Repeating rows of data.frame in dplyr
I was looking for a similar (but slightly different) solution. Posting here in case it's useful to anyone else.
In my case, I needed a more general solution that allows each letter to be repeated an arbitrary number of times. Here's what I came up with:
library(tidyverse)
df <- data.frame(letters = letters[1:4])
df
> df
letters
1 a
2 b
3 c
4 d
Let's say I want 2 A's, 3 B's, 2 C's and 4 D's:
df %>%
mutate(count = c(2, 3, 2, 4)) %>%
group_by(letters) %>%
expand(count = seq(1:count))
# A tibble: 11 x 2
# Groups: letters [4]
letters count
<fctr> <int>
1 a 1
2 a 2
3 b 1
4 b 2
5 b 3
6 c 1
7 c 2
8 d 1
9 d 2
10 d 3
11 d 4
If you don't want to keep the count column:
df %>%
mutate(count = c(2, 3, 2, 4)) %>%
group_by(letters) %>%
expand(count = seq(1:count)) %>%
select(letters)
# A tibble: 11 x 1
# Groups: letters [4]
letters
<fctr>
1 a
2 a
3 b
4 b
5 b
6 c
7 c
8 d
9 d
10 d
11 d
If you want the count to reflect the number of times each letter is repeated:
df %>%
mutate(count = c(2, 3, 2, 4)) %>%
group_by(letters) %>%
expand(count = seq(1:count)) %>%
mutate(count = max(count))
# A tibble: 11 x 2
# Groups: letters [4]
letters count
<fctr> <dbl>
1 a 2
2 a 2
3 b 3
4 b 3
5 b 3
6 c 2
7 c 2
8 d 4
9 d 4
10 d 4
11 d 4
This is rife with peril if the data.frame has other columns (there, I said it!), but the do
block will allow you to generate a derived data.frame within a dplyr
pipe (though, ceci n'est pas un pipe):
library(dplyr)
df <- data.frame(column = letters[1:4], stringsAsFactors = FALSE)
df %>%
do( data.frame(column = rep(.$column, each = 4), stringsAsFactors = FALSE) )
# column
# 1 a
# 2 a
# 3 a
# 4 a
# 5 b
# 6 b
# 7 b
# 8 b
# 9 c
# 10 c
# 11 c
# 12 c
# 13 d
# 14 d
# 15 d
# 16 d
As @Frank suggested, a much better alternative could be
df %>% slice(rep(1:n(), each=4))
Using the uncount
function will solve this problem as well.
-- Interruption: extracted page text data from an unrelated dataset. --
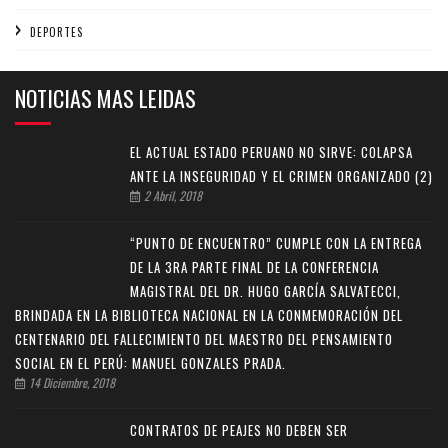
DEPORTES
NOTICIAS MAS LEIDAS
EL ACTUAL ESTADO PERUANO NO SIRVE: COLAPSA
ANTE LA INSEGURIDAD Y EL CRIMEN ORGANIZADO (2)
2 Abril, 2018
“PUNTO DE ENCUENTRO” CUMPLE CON LA ENTREGA
DE LA 3RA PARTE FINAL DE LA CONFERENCIA
MAGISTRAL DEL DR. HUGO GARCÍA SALVATECCI,
BRINDADA EN LA BIBLIOTECA NACIONAL EN LA CONMEMORACIÓN DEL
CENTENARIO DEL FALLECIMIENTO DEL MAESTRO DEL PENSAMIENTO
SOCIAL EN EL PERÚ: MANUEL GONZALES PRADA.
14 Diciembre, 2018
CONTRATOS DE PEAJES NO DEBEN SER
The column count
indicates how often a row should be repeated.
library(tidyverse)
df <- tibble(letters = letters[1:4])
df
# A tibble: 4 x 1
letters
<chr>
1 a
2 b
3 c
4 d
df %>%
mutate(count = c(2, 3, 2, 4)) %>%
uncount(count)
# A tibble: 11 x 1
letters
<chr>
1 a
2 a
3 b
4 b
5 b
6 c
7 c
8 d
9 d
10 d
11 d
I did a quick benchmark to show that uncount()
is a lot faster than expand()
# for the pipe
library(magrittr)
# create some test data
df_test <-
tibble::tibble(
letter = letters,
row_count = sample(1:10, size = 26, replace = TRUE)
)
# benchmark
bench <- microbenchmark::microbenchmark(
expand = df_test %>%
dplyr::group_by(letter) %>%
tidyr::expand(row_count = seq(1:row_count)),
uncount = df_test %>%
tidyr::uncount(row_count)
)
# plot the benchmark
ggplot2::autoplot(bench)